Can I include abuse in my personal statement?

In my personal statement, I want to include how my dad’s abuse towards my mom, but I don’t want it to get reported nor do I want it to be a pity story. Should I still include it? It is not a big detail but not a small one either.

Is this an essay that is going to make a college want to have you on campus? Don’t take the prompts too literally – your family dirty laundry isn’t usually a great thing to include.

Okay. Clearly this is an important issue. The question becomes, is it something that you feel defines you? And what is the best subject for your personal statement? (Or maybe you can write about something completely different.) Your main task, remember is NOT true confessions. It’s to get into college. This topic is important and maybe can wait for another time? Like your biography when you’re famous? Maybe another topic would be easier??

If the answer to that is yes, yes I do want to discuss the abuse in the household, then think carefully about how you write about it. You have done some of that work already by saying that you don’t want it to be a pity story.

That’s a great instinct on your part. Many many of the essays are pity stories or deal with a dreadful event of some sort. They can be numbing if you’re at the admissions end.

That doesn’t mean, don’t do it. That means: if you do it, do it well. Really well. You have the beginnings of a meta perspective on this issue, which is helpful, but see if you can get an even more sophisticated take on it.

  • You don't want it to be a pity story. What sort of story do you want it to be?

Possible answers (brainstorming)–

  • A story of triumph in the face of great difficulty. You are a good student and have survived and even have thrived in a house of chaos and dysfunction. And you will take that ability to cope and thrive with you into your college career / major and eventual career to do X
  • A story of the limits of children in the face of parental dysfunction: I could not protect my mother, not that I didn't try. In the end they are the adults and the best, most loving thing that I could do for my mother was to be the best, most loving person, who does good in the world. I plan to do so by doing xyz. -- or some variation.
  • A story about social justice: that mothers and kids have little recourse under the current state of affairs, as you see them and as you've experienced them, but as you gain your majority, and your education, you will help move the social system forward in specific ways. Or have already done so outside of your house by volunteering or research or helping your mother find help or whatever your solution has been thus far.

There are countless other stories, but the basic ideas that you may want to mark are 1) this has been my life; 2) this is my awareness of the situation thus far; 3) this is how I plan to put this background to good use in the world and in my life; 4) imply that you are strong and resourceful, as you clearly are.

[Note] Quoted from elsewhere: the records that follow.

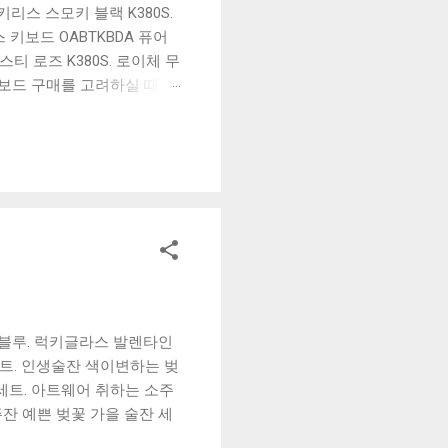
리스 스모키 블랙 K380S.
키보드 OABTKBDA 퓨어
티 로즈 K380S. 로이체 무
키보드 구매를 고려하실 때, 추
해보세요. 추가할인 확인하기
보드 같은 상품을 고를 때는
실 수 있도록 순위 추천 해
블루투스 키보드, BK-
백블루. 럭키글라스 발렌타인
1세트. 인생술잔 색이변하는 벚
1세트. 아트웨어 취하는 소주
주잔 예쁜 벚꽃 가을 술잔 세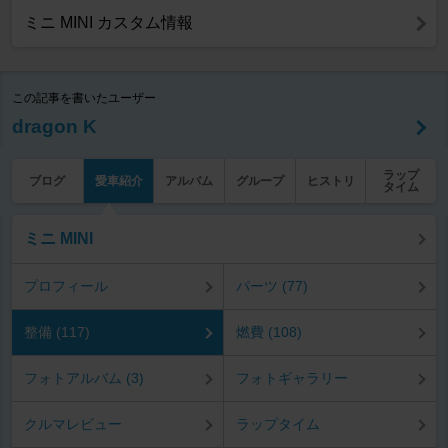
ミニ MINI カスタム情報
この記事を書いたユーザー
dragon K
ラップ
ブログ
愛車紹介
アルバム
グループ
ヒストリ
タイム
ミニ MINI
プロフィール
パーツ (77)
整備 (117)
燃費 (108)
フォトアルバム (3)
フォトギャラリー
クルマレビュー
ラップタイム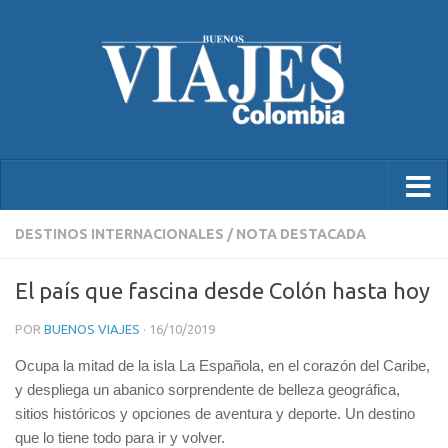
DESTINOS INTERNACIONALES
/
NOTA DESTACADA
El país que fascina desde Colón hasta hoy
POR
BUENOS VIAJES
·
16/10/2019
Ocupa la mitad de la isla La Española, en el corazón del Caribe,
y despliega un abanico sorprendente de belleza geográfica,
sitios históricos y opciones de aventura y deporte. Un destino
que lo tiene todo para ir y volver.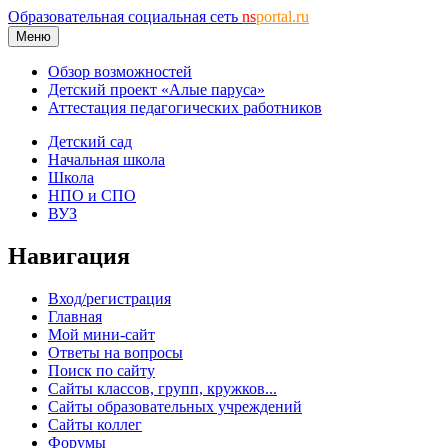
Образовательная социальная сеть
ns
portal.ru
Меню
Обзор возможностей
Детский проект «Алые паруса»
Аттестация педагогических работников
Детский сад
Начальная школа
Школа
НПО и СПО
ВУЗ
Навигация
Вход/регистрация
Главная
Мой мини-сайт
Ответы на вопросы
Поиск по сайту
Сайты классов, групп, кружков...
Сайты образовательных учреждений
Сайты коллег
Форумы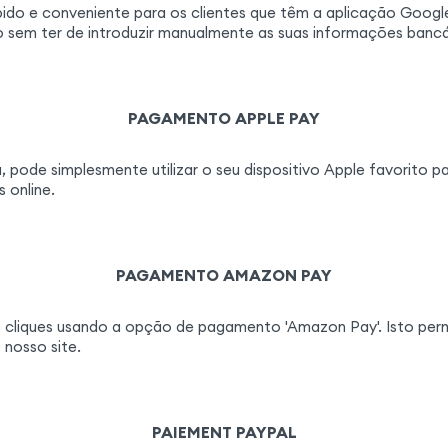
do e conveniente para os clientes que têm a aplicação Googl
sem ter de introduzir manualmente as suas informações bancá
PAGAMENTO APPLE PAY
ode simplesmente utilizar o seu dispositivo Apple favorito pa
 online.
PAGAMENTO AMAZON PAY
liques usando a opção de pagamento 'Amazon Pay'. Isto permi
 nosso site.
PAIEMENT PAYPAL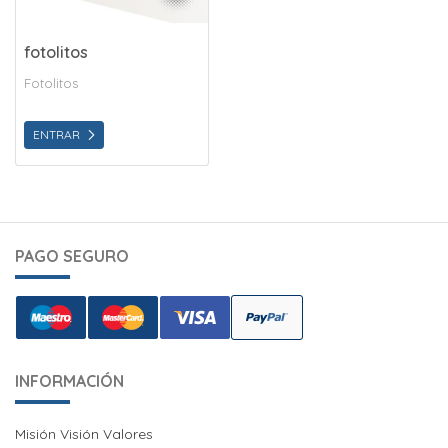
fotolitos
Fotolitos
ENTRAR
PAGO SEGURO
INFORMACIÓN
Misión Visión Valores
Misión Visión Valores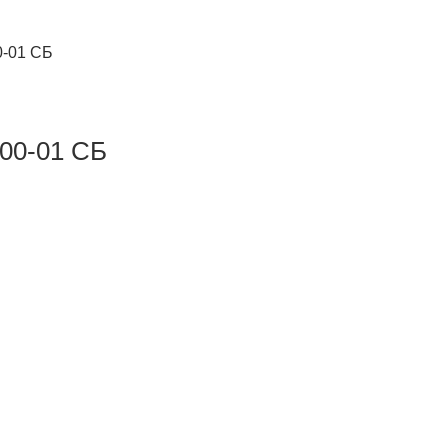
0-01 СБ
00-01 СБ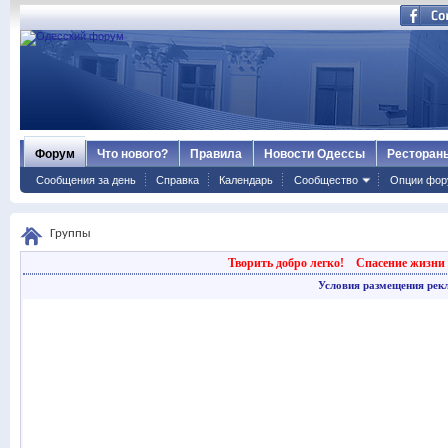
Форум
Что нового?
Правила
Новости Одессы
Ресторан
Сообщения за день
Справка
Календарь
Сообщество
Опции фор
Группы
Творить добро легко!
Спасение жизни 
Условия размещения рек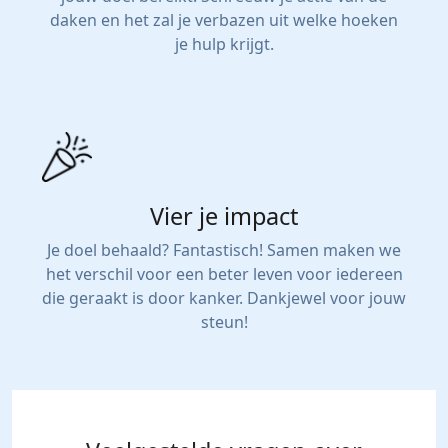
daken en het zal je verbazen uit welke hoeken
je hulp krijgt.
Vier je impact
Je doel behaald? Fantastisch! Samen maken we
het verschil voor een beter leven voor iedereen
die geraakt is door kanker. Dankjewel voor jouw
steun!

My gut feeling is that if you decide to write about this important topic, in your life and in the world in general, that you don’t make it central. That’s one way to not make it a pity story. If you have a deft writing hand, you may want to consider writing about Another Topic, some perhaps competition that you entered and hoped that it would bring out the best in your parents. Or perhaps some gesture that you made at home. Or some small errand you were asked to run. Those things are fraught with hope that the situation, the basic situation will change, and fear, that the situation will not change, and your one small move could provoke some unwanted reaction.

You may be able to write about this with humor. That is the most sophisticated type of writing, IMHO because it is so hard. It would be a fresh and welcome voice. Just because it’s humorous, doesn’t mean it’s not serious. Humor allows difficult things to be heard, often.

Whatever you choose, show – show not tell – show your parent’s reaction and how it is different based on the underlying abuse. When the audience reads the reaction, they will see what you were up against. Using all of your senses, show the situation.

Best of luck in all ways. You are strong and brave. Remember once you get to college, you may want to consider therapy there. Having someone to talk to about these issues is extremely helpful.

If it’s a big part of challenges you have faced, include it. It won’t count against you and may help you.